The problem -> Copy each line of the data that has "authentication" in it.

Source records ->

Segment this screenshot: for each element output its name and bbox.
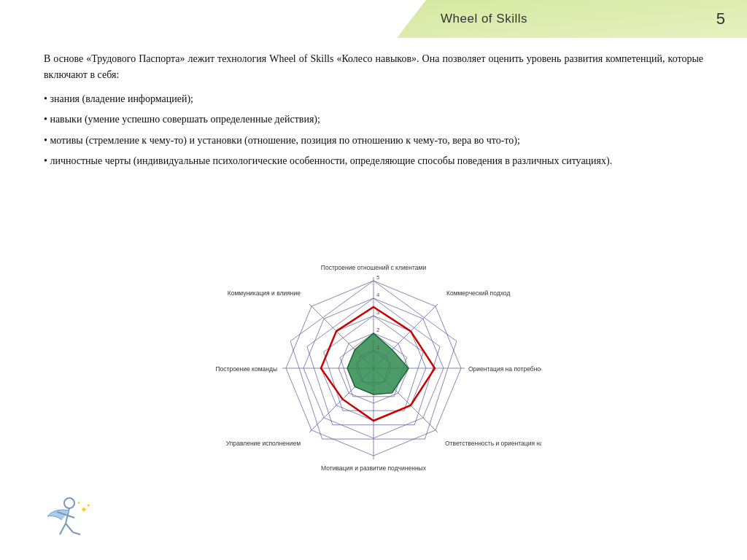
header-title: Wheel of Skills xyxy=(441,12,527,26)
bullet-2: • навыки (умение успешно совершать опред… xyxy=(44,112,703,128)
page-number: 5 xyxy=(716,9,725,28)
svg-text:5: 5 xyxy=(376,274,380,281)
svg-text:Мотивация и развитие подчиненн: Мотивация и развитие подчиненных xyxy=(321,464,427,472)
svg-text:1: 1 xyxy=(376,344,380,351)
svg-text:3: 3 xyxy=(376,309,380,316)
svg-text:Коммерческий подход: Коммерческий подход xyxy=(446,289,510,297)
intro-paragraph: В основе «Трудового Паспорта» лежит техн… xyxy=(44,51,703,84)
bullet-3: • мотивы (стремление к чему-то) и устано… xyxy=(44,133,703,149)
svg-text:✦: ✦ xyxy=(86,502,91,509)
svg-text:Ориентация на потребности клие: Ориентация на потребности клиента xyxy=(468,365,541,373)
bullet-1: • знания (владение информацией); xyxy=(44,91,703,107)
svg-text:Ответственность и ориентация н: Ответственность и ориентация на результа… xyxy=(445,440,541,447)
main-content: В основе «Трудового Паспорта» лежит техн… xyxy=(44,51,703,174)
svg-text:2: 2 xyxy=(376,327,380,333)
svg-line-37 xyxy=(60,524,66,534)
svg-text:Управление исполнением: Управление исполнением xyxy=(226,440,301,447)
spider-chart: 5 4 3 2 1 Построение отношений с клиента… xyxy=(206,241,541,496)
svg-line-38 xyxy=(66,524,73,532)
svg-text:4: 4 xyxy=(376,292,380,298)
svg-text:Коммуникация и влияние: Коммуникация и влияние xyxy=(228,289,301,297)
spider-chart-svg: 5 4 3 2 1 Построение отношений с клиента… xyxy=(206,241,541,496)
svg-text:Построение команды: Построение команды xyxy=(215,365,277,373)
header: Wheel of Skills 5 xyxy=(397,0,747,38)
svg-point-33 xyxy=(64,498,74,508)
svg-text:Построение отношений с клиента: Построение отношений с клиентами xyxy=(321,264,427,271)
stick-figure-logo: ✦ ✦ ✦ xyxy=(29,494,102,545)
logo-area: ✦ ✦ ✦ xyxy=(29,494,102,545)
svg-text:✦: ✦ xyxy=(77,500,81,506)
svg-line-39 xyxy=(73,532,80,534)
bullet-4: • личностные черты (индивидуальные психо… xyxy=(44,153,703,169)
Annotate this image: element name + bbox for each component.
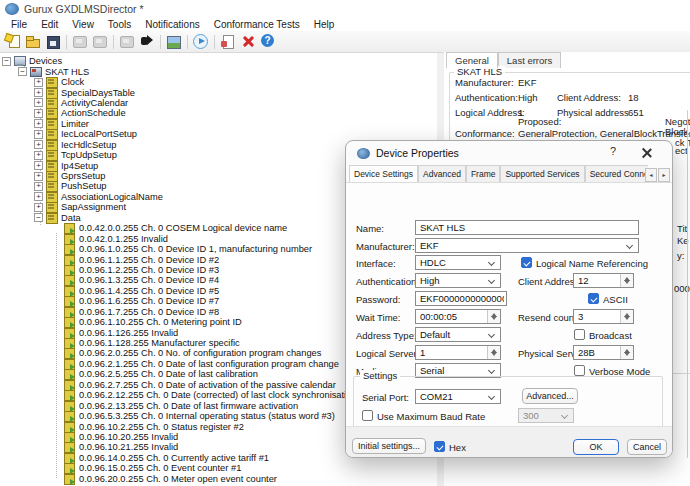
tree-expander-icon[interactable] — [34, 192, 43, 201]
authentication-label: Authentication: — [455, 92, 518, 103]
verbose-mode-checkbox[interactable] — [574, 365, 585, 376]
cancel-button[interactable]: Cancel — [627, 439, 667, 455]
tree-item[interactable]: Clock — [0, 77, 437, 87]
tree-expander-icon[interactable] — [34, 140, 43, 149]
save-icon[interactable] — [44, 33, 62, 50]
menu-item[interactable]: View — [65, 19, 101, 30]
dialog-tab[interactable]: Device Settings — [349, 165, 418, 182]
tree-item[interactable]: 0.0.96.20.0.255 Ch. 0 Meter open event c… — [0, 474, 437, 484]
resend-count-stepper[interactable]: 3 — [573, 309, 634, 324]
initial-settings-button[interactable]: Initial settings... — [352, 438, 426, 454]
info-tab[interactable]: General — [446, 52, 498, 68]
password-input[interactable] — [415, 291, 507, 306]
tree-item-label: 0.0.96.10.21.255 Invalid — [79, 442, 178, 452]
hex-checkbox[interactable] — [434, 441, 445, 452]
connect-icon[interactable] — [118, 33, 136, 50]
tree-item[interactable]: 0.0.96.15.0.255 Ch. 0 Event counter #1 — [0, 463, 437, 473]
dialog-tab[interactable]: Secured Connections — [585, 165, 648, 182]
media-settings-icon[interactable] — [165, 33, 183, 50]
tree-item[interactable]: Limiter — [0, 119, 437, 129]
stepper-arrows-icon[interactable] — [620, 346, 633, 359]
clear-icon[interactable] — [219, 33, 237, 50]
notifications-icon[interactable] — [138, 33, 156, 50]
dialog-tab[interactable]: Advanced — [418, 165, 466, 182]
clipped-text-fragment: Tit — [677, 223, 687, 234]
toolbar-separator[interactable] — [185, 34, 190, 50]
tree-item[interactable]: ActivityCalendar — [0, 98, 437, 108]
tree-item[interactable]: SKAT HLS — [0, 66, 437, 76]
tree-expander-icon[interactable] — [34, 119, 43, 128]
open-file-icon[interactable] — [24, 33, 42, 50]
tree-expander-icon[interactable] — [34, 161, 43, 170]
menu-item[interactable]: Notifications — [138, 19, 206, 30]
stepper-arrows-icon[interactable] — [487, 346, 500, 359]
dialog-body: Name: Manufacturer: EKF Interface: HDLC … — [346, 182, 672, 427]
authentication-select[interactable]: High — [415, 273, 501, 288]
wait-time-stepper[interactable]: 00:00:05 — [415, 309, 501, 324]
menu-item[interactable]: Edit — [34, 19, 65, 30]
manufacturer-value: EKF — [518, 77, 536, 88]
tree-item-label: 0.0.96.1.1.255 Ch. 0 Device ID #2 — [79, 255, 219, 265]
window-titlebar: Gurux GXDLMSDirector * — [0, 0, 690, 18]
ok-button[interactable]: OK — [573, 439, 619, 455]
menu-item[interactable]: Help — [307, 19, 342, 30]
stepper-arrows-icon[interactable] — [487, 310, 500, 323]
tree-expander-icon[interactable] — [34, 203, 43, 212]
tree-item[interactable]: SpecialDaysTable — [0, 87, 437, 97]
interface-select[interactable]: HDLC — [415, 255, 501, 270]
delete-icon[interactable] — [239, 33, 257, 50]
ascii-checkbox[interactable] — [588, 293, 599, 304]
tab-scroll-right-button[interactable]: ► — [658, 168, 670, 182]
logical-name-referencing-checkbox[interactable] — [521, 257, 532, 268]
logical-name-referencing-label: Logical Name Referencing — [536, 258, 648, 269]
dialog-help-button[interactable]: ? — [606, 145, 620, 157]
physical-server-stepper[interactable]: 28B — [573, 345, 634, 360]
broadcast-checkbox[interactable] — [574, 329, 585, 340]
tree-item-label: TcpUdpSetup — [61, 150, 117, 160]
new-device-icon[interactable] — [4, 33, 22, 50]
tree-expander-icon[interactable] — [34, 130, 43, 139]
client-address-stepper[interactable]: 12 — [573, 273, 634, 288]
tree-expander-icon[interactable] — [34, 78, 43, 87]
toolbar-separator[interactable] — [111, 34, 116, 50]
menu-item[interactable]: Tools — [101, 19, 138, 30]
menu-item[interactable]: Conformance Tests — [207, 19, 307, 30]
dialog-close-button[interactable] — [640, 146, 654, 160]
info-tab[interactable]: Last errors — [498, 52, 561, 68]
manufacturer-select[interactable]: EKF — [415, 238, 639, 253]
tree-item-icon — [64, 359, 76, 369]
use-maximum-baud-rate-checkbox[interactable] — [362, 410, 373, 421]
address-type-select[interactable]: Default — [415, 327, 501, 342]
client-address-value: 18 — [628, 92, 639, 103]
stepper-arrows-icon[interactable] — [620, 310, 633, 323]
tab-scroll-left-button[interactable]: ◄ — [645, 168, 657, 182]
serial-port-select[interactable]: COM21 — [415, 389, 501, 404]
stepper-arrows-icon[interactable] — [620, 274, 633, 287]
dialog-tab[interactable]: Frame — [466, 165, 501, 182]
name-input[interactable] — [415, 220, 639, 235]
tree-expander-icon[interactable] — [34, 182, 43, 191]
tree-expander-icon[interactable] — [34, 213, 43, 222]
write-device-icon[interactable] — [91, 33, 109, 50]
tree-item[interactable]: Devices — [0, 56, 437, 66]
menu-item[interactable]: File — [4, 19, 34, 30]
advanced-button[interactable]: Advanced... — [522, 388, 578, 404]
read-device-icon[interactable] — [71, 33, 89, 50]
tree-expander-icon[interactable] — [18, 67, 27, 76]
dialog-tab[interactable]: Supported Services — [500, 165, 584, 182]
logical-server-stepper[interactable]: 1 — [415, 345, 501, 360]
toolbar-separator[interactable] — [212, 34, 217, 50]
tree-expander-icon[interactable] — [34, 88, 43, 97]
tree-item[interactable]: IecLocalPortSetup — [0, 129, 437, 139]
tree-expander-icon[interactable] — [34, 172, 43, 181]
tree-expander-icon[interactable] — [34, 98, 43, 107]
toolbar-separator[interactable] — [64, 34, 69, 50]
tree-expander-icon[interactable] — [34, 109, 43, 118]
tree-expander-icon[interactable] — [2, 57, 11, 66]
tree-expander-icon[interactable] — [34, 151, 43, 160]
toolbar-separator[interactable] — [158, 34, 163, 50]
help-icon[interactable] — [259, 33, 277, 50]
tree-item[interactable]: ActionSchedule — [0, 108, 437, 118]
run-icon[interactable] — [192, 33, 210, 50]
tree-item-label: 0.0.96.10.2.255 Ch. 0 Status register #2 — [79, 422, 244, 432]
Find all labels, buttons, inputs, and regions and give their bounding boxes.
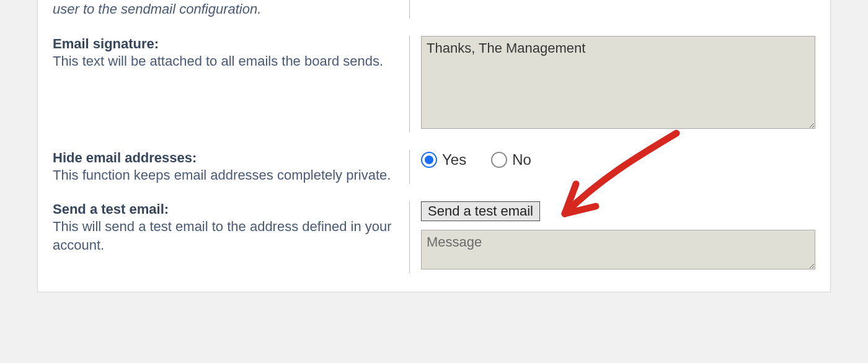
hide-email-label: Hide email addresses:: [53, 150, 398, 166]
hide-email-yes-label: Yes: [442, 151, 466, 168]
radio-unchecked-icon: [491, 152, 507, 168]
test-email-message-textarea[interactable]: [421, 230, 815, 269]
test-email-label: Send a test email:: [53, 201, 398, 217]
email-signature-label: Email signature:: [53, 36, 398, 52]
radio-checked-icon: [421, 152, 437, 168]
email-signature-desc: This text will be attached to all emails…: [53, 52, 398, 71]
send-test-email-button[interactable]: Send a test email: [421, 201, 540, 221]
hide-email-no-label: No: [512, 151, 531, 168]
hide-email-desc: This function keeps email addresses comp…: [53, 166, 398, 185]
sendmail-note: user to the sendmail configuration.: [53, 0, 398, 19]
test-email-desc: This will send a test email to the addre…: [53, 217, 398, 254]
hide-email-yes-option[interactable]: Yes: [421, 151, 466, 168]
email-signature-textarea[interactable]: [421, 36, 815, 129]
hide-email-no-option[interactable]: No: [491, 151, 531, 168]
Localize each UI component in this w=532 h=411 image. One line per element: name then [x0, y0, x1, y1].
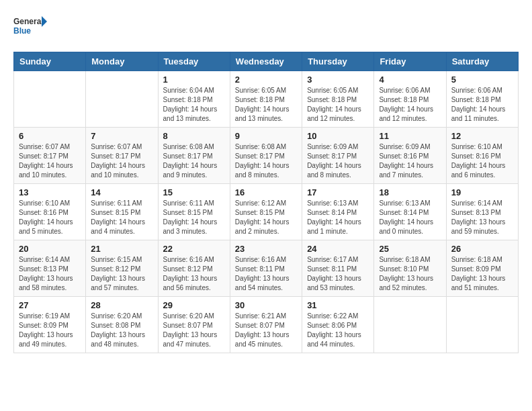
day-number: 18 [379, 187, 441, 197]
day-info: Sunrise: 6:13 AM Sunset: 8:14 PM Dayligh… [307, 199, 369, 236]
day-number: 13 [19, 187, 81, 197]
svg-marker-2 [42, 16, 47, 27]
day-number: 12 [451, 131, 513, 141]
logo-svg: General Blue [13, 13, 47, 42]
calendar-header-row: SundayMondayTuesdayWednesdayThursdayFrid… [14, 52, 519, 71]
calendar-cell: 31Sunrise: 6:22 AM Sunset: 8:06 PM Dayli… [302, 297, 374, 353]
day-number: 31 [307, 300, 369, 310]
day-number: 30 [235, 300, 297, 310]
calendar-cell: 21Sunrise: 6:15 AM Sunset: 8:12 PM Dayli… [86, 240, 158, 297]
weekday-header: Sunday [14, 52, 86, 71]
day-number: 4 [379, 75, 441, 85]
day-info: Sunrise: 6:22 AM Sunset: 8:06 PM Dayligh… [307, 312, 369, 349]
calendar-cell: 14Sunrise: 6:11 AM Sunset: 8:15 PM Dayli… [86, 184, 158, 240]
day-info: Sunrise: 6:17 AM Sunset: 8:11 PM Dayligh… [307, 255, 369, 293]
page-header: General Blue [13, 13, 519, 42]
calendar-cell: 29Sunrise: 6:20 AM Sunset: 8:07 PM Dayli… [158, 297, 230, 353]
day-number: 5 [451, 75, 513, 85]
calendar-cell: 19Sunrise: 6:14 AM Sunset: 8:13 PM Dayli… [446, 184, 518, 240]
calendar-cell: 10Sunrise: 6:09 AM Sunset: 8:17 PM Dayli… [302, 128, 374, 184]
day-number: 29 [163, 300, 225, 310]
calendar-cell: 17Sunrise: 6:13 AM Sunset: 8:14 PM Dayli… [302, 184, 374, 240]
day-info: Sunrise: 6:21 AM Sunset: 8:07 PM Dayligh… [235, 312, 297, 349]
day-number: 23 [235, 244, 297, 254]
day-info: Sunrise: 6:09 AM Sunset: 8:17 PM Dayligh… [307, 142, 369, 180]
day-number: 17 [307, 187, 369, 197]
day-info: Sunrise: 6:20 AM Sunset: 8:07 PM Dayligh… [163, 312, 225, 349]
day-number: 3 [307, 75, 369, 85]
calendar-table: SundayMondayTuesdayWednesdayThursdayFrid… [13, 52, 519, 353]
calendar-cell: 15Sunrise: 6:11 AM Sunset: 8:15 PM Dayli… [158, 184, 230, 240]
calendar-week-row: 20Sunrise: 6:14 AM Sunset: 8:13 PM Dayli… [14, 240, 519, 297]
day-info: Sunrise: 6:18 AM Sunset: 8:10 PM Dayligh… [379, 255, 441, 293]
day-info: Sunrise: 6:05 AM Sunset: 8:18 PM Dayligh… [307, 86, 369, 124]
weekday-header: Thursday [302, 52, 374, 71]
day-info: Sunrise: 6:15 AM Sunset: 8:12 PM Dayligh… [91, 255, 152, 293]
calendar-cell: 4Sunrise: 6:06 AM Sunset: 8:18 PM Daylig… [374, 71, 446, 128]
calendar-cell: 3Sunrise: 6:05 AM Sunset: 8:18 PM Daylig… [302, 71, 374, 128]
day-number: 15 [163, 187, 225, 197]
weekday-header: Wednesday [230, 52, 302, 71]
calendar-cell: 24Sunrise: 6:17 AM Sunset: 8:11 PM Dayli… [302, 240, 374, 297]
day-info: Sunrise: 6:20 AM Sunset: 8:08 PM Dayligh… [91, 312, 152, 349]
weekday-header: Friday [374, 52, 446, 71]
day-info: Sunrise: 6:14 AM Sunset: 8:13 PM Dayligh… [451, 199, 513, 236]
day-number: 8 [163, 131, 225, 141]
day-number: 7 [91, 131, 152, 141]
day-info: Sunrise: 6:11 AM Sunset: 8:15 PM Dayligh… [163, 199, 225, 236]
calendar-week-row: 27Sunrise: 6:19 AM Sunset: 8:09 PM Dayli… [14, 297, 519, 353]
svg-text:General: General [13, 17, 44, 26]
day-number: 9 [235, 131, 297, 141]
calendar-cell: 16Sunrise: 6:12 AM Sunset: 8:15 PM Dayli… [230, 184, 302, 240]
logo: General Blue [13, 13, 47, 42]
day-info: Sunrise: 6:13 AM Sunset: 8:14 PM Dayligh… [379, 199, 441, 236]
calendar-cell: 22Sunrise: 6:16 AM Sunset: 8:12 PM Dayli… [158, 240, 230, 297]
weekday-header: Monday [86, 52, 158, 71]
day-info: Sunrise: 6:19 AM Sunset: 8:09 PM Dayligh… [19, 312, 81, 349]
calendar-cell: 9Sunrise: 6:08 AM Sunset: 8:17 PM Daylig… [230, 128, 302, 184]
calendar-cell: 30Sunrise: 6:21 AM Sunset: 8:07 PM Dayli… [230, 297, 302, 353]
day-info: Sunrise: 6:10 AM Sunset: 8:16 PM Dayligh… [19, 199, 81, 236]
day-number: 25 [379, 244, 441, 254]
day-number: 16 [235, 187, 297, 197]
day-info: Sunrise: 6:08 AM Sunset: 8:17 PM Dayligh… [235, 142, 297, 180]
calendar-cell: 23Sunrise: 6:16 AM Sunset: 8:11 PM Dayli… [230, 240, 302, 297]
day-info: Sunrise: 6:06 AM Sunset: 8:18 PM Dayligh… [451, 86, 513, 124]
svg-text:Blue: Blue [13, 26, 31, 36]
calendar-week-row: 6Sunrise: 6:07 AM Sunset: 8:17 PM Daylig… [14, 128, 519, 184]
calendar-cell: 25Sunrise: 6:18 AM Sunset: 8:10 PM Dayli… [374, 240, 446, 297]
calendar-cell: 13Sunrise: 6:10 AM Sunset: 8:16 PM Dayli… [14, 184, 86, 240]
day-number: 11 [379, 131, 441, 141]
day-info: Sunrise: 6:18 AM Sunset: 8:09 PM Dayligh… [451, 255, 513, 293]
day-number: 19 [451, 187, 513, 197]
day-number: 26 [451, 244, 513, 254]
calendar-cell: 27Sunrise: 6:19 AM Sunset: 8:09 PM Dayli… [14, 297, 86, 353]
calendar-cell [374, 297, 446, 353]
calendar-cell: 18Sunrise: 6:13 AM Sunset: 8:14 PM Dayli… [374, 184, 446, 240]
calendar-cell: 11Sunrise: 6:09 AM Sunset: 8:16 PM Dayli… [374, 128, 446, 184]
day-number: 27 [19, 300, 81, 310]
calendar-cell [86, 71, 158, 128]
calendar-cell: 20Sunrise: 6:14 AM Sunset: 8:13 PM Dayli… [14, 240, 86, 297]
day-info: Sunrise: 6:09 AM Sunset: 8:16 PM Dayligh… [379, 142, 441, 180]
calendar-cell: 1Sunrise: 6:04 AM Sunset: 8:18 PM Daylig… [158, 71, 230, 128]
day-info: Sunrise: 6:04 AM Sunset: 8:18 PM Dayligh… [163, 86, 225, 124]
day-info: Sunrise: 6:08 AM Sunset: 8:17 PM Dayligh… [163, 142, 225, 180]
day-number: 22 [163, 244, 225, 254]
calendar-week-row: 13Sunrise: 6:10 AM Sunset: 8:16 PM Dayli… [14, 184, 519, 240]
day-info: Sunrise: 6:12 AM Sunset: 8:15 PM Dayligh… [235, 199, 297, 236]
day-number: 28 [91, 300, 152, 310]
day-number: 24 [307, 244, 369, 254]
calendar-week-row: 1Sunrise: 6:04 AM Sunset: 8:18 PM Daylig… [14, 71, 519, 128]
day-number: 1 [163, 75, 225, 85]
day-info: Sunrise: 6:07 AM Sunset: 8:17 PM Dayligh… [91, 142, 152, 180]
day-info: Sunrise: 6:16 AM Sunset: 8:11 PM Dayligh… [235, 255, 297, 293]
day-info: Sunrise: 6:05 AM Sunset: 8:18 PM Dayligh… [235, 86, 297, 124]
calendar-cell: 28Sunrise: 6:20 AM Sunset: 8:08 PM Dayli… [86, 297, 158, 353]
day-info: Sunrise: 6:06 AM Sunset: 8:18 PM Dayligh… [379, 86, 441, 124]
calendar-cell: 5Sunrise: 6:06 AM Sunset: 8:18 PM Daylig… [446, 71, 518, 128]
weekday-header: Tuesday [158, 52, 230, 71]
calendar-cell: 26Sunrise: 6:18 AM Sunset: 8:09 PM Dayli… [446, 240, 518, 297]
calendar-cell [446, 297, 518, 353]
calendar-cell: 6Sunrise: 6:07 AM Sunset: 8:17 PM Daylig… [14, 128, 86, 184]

Expected answer ->
authentication-label: Authentication: — [455, 92, 518, 103]
authentication-select[interactable]: High — [415, 273, 501, 288]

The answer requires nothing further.